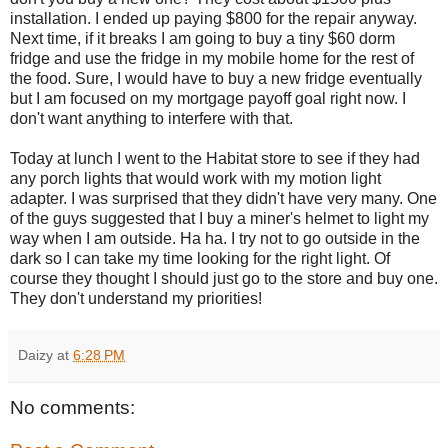
installation. I ended up paying $800 for the repair anyway.
Next time, if it breaks I am going to buy a tiny $60 dorm
fridge and use the fridge in my mobile home for the rest of
the food. Sure, I would have to buy a new fridge eventually
but I am focused on my mortgage payoff goal right now. I
don't want anything to interfere with that.
Today at lunch I went to the Habitat store to see if they had
any porch lights that would work with my motion light
adapter. I was surprised that they didn't have very many. One
of the guys suggested that I buy a miner's helmet to light my
way when I am outside. Ha ha. I try not to go outside in the
dark so I can take my time looking for the right light. Of
course they thought I should just go to the store and buy one.
They don't understand my priorities!
Daizy
at
6:28 PM
No comments:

###

- **PROBLEM DESCRIPTION**
Across the data above, how many lines include the word "fridge"? Give only the number.

- **ANSWER BOX**
2